シルベストリ共和国とは全面戦争にこそなっていないが小競り合いはしばしば発生している。互いに面白くない相手というところだが、もし人工的とはいえネクロマンサーが生み出されるようだとラトビアにとっては脅威以外の何物でもなかった。
(監視を強化するか)
結論は避けウィルヘルムはエジルに向き直る。ダークブラウンの髪を肩まで伸ばした武人はそうそう、と何か思い出したようだ。
「あのドラグーンの青年、なかなか見事な戦いぶりでしたよ。戦争が初めてとは思えない度胸の座りぶりでした」
ほう、と眉を上げたウィルヘルムが心持ち身を乗り出す。
「ちょっと大人しい青年と聞いていたので心配していたがね。貴公がそう言うなら心配無用かな」
「覚悟が出来つつあるのでしょう、異世界から飛ばされてきたのは気の毒でしたがね。アッシュやシャリーの助けがあればもっと大規模な戦争でも活躍出来そうです」
「ならば一安心だ。成熟したドラグーンは一軍に匹敵するというからな。育ってもらわぬと困る」
くく、と不意にエジルが笑った。「私は今回の獣人の反乱は貴方が画策したのかと思っていましたよ。ドラグーンの成長を促すためにね」
この笑えない冗談にウィルヘルムは硬い笑いを目に浮かべただけだ。鋼を思わせる鋭い声で答える。

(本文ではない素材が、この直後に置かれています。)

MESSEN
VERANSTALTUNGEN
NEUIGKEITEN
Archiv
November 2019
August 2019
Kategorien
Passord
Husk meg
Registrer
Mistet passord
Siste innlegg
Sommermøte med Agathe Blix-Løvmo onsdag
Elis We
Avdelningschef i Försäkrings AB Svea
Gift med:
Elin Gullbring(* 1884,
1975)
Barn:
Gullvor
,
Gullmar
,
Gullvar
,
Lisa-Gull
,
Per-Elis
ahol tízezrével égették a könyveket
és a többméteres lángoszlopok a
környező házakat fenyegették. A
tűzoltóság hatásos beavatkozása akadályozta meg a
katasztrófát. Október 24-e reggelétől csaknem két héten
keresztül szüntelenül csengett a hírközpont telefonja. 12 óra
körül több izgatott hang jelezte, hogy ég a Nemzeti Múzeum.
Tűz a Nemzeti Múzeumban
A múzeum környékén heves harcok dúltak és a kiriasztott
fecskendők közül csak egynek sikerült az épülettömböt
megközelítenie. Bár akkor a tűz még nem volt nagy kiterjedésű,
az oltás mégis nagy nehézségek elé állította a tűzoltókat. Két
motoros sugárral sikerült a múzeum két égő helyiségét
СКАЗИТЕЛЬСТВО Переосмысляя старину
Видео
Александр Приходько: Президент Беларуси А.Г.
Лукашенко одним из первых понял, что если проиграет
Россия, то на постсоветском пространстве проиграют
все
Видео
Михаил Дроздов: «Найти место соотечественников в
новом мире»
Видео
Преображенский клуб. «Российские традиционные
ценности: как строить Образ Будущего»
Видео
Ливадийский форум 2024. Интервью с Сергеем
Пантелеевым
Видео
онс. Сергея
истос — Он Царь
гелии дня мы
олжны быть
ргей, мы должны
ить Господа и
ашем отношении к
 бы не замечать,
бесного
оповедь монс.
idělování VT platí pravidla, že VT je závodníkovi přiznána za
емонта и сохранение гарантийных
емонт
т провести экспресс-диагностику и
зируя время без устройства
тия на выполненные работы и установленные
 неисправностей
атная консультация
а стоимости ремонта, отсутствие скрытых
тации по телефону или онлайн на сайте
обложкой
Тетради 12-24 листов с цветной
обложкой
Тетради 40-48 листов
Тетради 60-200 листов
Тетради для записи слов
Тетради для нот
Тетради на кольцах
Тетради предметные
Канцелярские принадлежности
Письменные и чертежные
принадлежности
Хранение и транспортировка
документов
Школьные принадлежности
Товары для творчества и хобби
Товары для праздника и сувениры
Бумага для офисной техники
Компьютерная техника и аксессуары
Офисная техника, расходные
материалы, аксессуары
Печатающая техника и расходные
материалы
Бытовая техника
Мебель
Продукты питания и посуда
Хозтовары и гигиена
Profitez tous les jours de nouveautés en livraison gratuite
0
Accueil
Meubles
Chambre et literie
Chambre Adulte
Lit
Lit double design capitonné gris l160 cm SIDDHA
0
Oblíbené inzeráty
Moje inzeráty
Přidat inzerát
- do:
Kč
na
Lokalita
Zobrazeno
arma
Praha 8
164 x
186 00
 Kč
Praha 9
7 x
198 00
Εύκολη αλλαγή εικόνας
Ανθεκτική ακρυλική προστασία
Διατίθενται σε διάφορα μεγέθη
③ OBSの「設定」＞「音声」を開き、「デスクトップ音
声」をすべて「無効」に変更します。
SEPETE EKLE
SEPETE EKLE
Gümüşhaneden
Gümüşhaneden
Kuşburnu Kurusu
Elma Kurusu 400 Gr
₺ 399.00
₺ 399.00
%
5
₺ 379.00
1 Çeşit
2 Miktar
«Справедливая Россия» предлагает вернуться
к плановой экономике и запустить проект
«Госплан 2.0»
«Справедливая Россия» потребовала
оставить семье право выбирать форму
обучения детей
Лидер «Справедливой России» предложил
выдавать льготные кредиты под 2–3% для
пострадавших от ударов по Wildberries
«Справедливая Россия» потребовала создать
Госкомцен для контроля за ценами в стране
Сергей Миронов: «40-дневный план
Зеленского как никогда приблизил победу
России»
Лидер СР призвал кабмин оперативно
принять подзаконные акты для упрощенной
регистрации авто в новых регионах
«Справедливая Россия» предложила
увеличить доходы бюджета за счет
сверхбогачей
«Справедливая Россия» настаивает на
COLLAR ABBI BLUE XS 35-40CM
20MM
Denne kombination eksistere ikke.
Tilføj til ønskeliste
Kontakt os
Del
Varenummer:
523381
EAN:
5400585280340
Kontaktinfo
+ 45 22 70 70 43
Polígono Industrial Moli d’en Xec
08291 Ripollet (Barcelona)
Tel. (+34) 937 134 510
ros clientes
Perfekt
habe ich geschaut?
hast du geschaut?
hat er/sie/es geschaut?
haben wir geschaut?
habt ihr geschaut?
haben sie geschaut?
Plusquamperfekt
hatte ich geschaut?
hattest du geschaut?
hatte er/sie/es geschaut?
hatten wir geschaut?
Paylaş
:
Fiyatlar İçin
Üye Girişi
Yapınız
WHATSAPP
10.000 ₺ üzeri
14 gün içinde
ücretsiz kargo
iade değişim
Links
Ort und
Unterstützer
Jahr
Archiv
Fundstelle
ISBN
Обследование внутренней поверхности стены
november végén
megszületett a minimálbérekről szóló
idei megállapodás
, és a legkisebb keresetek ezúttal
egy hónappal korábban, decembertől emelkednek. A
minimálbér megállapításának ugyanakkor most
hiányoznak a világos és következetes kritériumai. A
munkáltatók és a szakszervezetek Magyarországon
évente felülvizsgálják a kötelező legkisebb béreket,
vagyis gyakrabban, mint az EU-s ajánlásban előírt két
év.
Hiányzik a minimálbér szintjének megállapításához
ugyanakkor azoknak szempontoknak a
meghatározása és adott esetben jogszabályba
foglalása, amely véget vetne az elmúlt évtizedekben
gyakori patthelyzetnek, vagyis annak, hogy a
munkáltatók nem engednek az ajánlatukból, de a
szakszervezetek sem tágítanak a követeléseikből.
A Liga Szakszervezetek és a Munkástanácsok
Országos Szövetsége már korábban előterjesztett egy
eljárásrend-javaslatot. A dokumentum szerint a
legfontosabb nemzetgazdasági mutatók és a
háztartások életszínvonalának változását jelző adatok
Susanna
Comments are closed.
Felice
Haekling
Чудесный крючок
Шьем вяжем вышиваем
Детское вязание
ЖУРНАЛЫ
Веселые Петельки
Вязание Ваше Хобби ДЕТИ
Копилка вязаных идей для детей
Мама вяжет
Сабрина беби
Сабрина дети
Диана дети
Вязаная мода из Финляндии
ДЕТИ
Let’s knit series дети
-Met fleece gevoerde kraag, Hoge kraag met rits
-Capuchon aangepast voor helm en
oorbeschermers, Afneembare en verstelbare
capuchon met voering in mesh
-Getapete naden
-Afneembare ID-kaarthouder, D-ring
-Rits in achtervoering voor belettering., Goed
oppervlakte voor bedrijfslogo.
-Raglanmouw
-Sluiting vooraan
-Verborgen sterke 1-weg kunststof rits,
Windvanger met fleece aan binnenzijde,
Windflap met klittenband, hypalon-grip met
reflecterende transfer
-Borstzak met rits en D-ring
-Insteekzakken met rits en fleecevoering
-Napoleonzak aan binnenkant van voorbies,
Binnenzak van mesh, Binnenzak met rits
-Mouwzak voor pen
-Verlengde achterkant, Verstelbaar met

「そこまで悪辣ではない。反乱が起きたと聞いた瞬間、あのドラグーンの青年を使う良い機会だとは思ったがその程度だよ」
「・・・怖いですねえ、貴方には逆らわない方が良さそうだ」
肩を竦めたエジルにウィルヘルムは何も言わなかった。ひっそりと窓枠から差し込む庭木の黒い影が王国の誇る魔術師と武人にかかる。
「綺麗ごとだけでは国は守れはしないものだ」
カチャリとティーカップを鳴らしながらウィルヘルムの呟きが静けさを取り戻した部屋に消えていった。
エジルはサングラスのブリッジを軽く指で抑えただけだ。賛成とも反対ともこの血を求めて止まない将軍は言わなかった。